Improving Munster Form
THE confidence Munster players gleaned from their excellent away win over Leinster in the Guinness PRO12 cannot be overestimated.
It was a huge boost to the players and also to the new management team. Munster were never likely to be able to replicate the same level of intensity and physicality in their PRO12 fixture with Scarlets last weekend. Munster will travel to the AJ Bell Stadium with quiet confidence. They have, for the most part, managed to avoid the plague of injuries Leinster have experienced in recent weeks.
Sale’s recent run of form will hardly put the fear of God into Munster players this weekend although the Sharks are certain to carry far greater bite in front of their home fans than they did in their limp performance away to Northampton Saints last weekend.
You Get What You Deserve
MUNSTER head coach Anthony Foley is better placed than many to provide an astute insight into what it takes to be successful in Europe, given his decorated playing career as well as his time as part of the Munster coaching set-up.
Foley said: “I suppose I am one of the few who can say it, since I have been involved in this competition at the start. You get what you deserve out of this competition. You slip up one day and you will be turned over and you have got to be on your metal. You have to understand that on any given day because of the quality of the opposition and because of the expectations of the player.
“Because it is a massive competition, I envy the players. I envy the fellas who are playing it for the first time because they don’t know what is in front of them. It is a magnificent competition with a lot of expectation.”
THE importance of Munster getting off to a winning start this weekend is clear when you consider the demanding fixture schedule which lies ahead of the province in Europe before Christmas.

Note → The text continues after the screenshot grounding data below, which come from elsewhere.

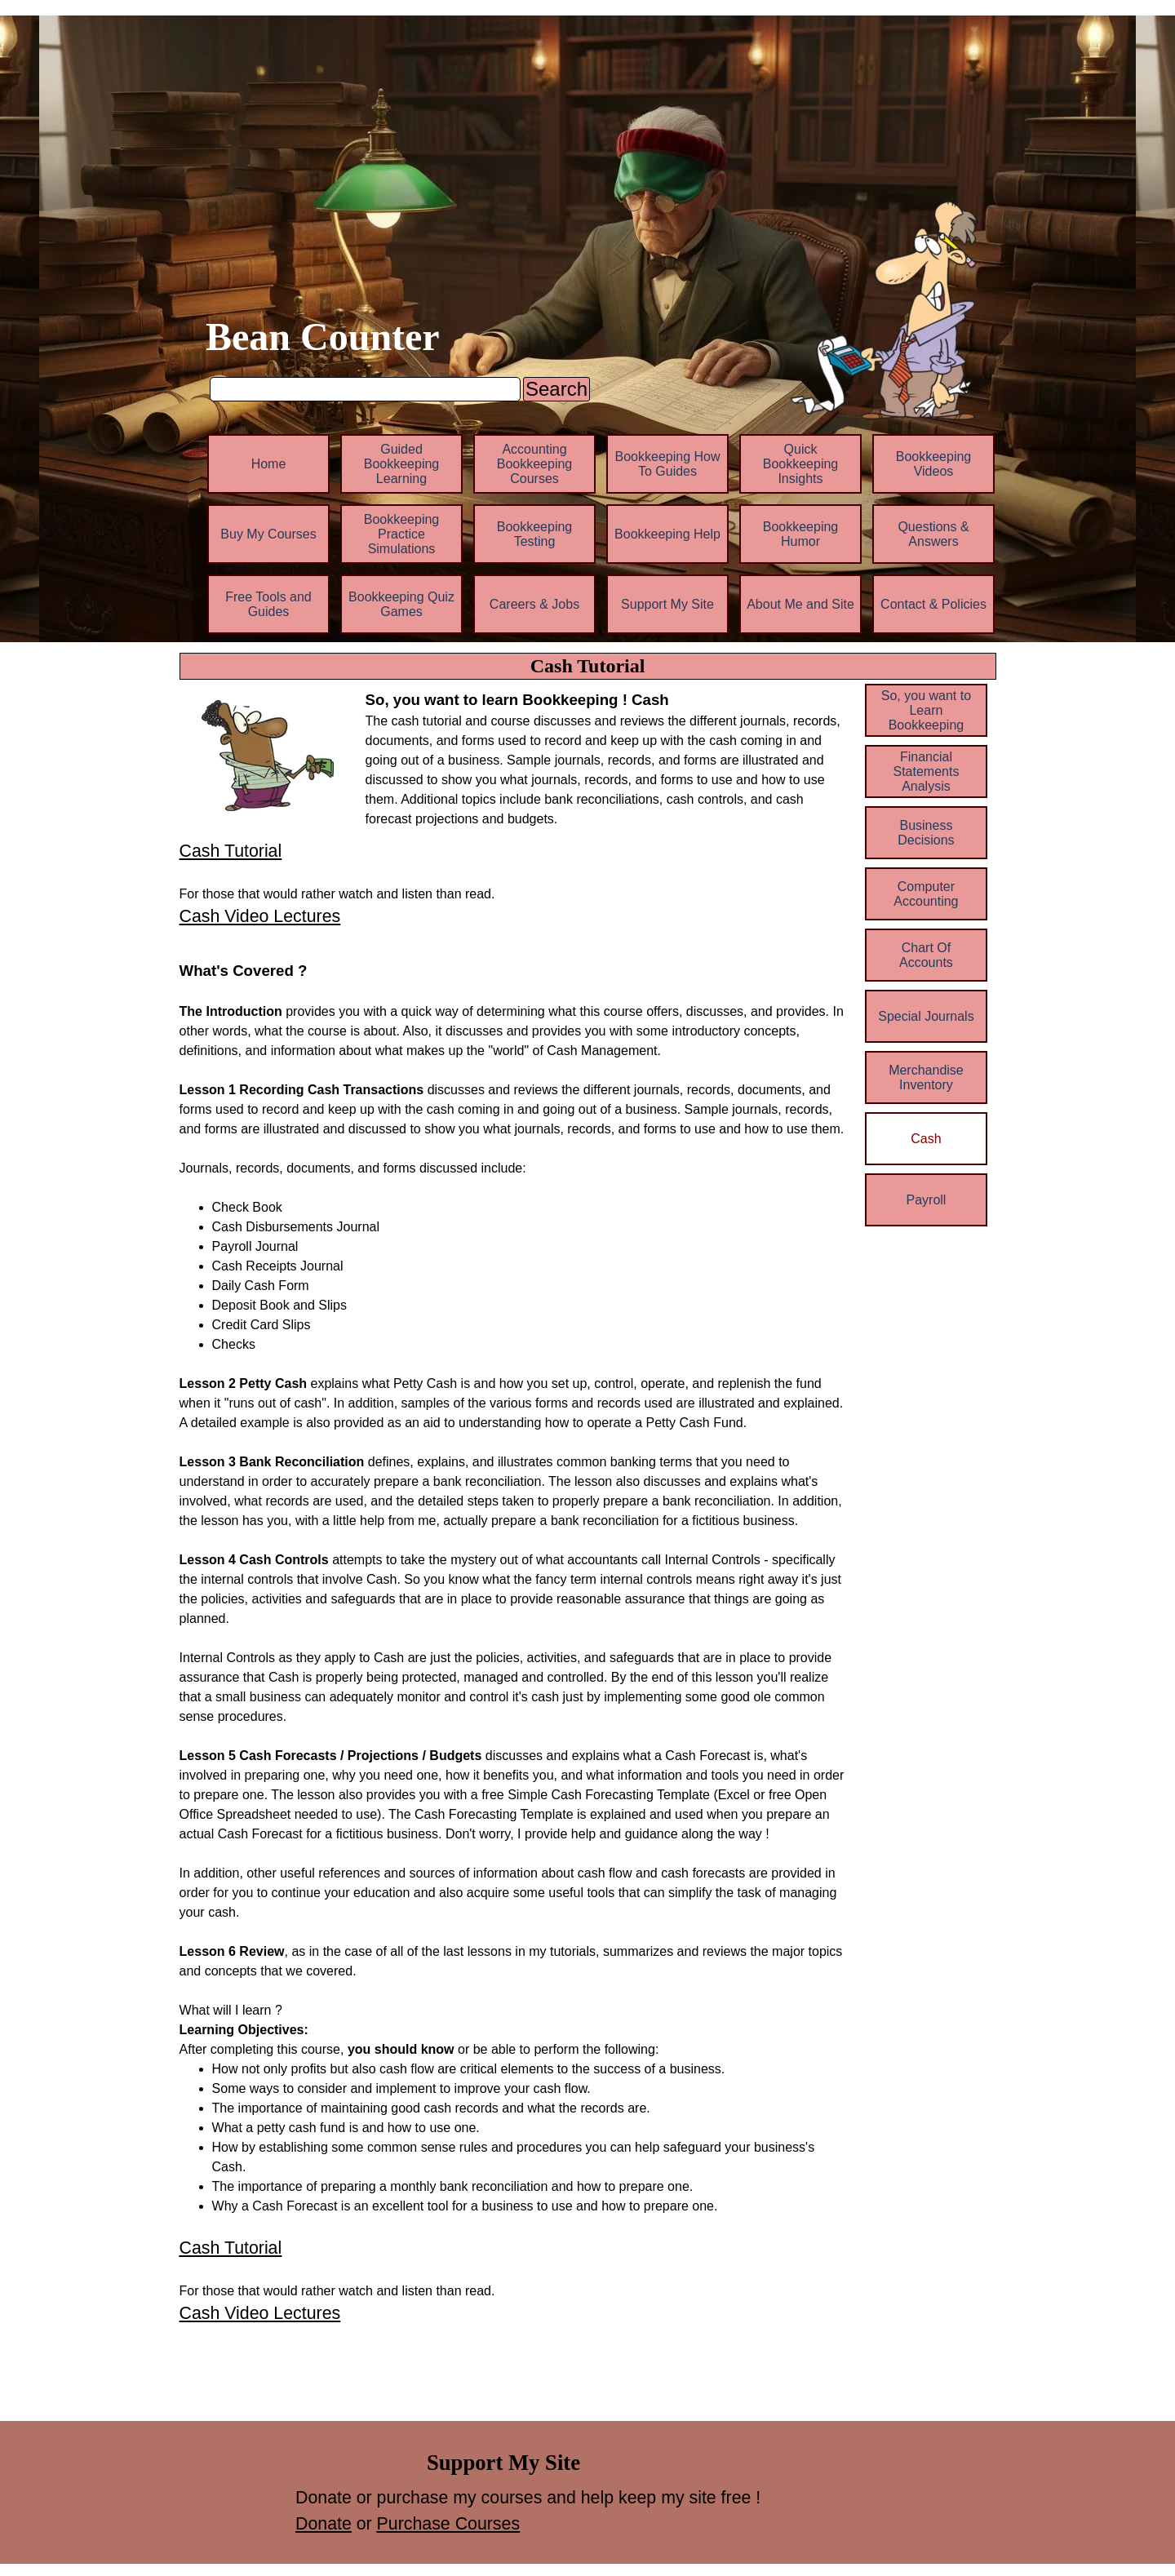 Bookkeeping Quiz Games (401, 604)
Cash (926, 1139)
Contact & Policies (933, 604)
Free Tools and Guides (268, 604)
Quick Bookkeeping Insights (801, 463)
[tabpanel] (606, 759)
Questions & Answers (933, 534)
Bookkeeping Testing (535, 534)
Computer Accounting (925, 894)
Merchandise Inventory (926, 1077)
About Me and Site (800, 604)
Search (556, 389)
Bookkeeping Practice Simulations (402, 534)
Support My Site (667, 604)
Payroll (926, 1200)
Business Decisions (926, 832)
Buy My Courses (268, 534)
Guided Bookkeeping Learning (402, 463)
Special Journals (925, 1016)
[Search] (365, 389)
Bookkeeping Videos (934, 464)
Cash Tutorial (231, 851)
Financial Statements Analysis (926, 771)
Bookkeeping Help (667, 534)
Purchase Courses (448, 2524)
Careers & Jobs (534, 604)
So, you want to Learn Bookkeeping (926, 710)
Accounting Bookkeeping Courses (535, 463)
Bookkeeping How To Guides (668, 464)
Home (268, 464)
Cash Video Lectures (260, 916)
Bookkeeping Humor (801, 534)
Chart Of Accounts (926, 955) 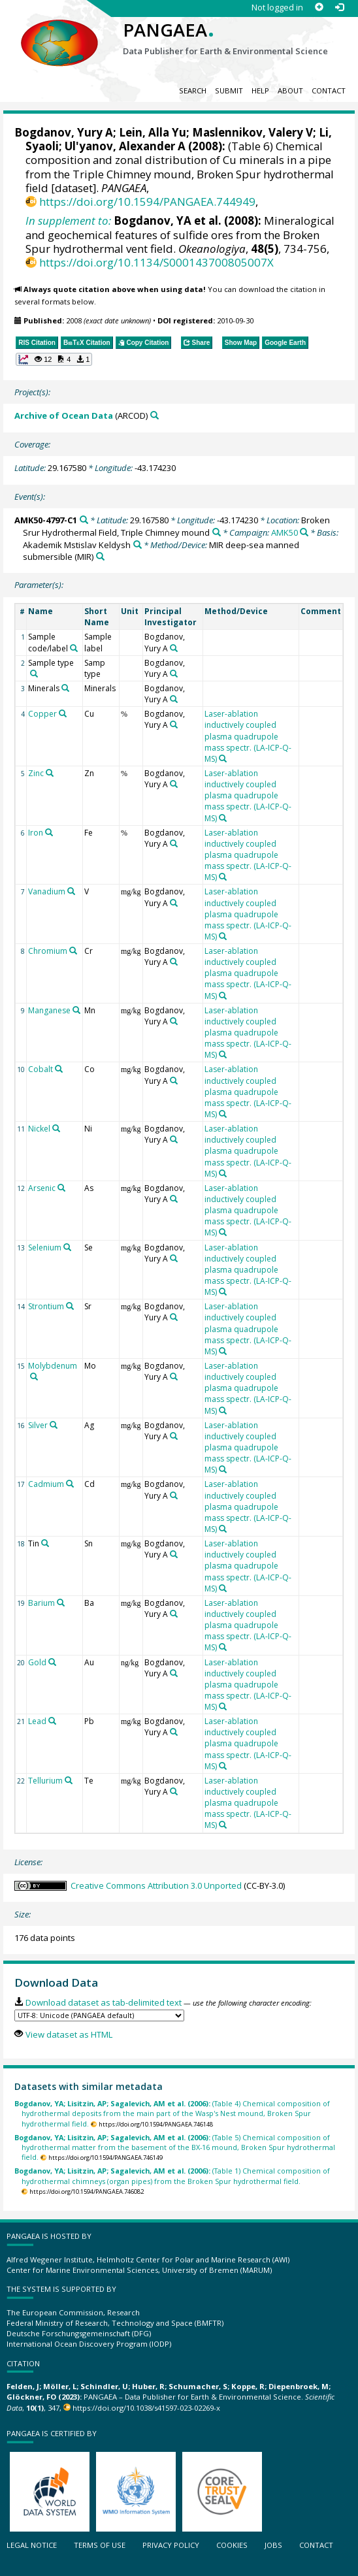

Munster host Saracens - currently second in the Aviva Premiership and finalists in the Heineken Cup last season - at Thomond Park on Friday, October 24 at 7.45pm.
In rounds three and four in December, Munster face back-to back fixtures against Clermont Auvergne. Playing the first leg at home should be an advantage to Munster, especially if the French side lose away to Saracens this weekend. And the bookies’ fancy Sarries to prevail, pricing them up at 4/9 to win Saturday glamour tie.
It is always dangerous to get too far ahead of yourself in European competition. But should Munster beat Sale and Saracens, then Clermont at home in December, then the French side could be all but out by the time the return leg arrives. Simple as that!